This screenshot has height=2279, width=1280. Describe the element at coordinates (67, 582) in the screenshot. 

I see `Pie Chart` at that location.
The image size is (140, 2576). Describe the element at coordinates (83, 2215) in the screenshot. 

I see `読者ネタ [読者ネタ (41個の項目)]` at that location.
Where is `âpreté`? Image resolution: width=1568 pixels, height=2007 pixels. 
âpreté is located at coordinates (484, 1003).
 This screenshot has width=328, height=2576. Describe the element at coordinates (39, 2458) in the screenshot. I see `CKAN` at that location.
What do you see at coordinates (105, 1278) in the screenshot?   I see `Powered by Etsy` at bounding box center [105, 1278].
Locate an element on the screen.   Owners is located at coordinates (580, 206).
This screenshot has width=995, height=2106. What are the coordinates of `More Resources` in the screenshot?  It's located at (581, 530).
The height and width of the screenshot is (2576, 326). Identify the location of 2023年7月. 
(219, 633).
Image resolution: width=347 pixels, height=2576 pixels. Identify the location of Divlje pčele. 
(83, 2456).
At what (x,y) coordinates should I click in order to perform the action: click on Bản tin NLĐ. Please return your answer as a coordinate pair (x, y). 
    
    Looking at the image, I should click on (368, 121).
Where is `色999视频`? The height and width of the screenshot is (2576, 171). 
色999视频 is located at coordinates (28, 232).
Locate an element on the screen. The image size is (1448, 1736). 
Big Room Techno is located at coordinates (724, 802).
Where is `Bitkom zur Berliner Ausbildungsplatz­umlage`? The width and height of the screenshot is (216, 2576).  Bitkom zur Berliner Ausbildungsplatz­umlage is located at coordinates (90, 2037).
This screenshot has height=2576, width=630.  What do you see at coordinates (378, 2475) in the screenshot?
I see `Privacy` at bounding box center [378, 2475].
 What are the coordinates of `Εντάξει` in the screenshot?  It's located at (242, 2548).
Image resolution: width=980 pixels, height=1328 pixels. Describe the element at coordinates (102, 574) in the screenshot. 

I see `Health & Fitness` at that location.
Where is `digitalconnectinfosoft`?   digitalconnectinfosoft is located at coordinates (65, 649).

++++++++

## What you will do
Each line from the start of the listing above through the line containing "This screenshot has width=995, height=2106." should be copied exactly, please, with no other lines added.

## Problem solution
This screenshot has height=2279, width=1280. Describe the element at coordinates (67, 582) in the screenshot. 

I see `Pie Chart` at that location.
The image size is (140, 2576). Describe the element at coordinates (83, 2215) in the screenshot. 

I see `読者ネタ [読者ネタ (41個の項目)]` at that location.
Where is `âpreté`? Image resolution: width=1568 pixels, height=2007 pixels. 
âpreté is located at coordinates (484, 1003).
 This screenshot has width=328, height=2576. Describe the element at coordinates (39, 2458) in the screenshot. I see `CKAN` at that location.
What do you see at coordinates (105, 1278) in the screenshot?   I see `Powered by Etsy` at bounding box center [105, 1278].
Locate an element on the screen.   Owners is located at coordinates (580, 206).
This screenshot has width=995, height=2106. What are the coordinates of `More Resources` in the screenshot?  It's located at (581, 530).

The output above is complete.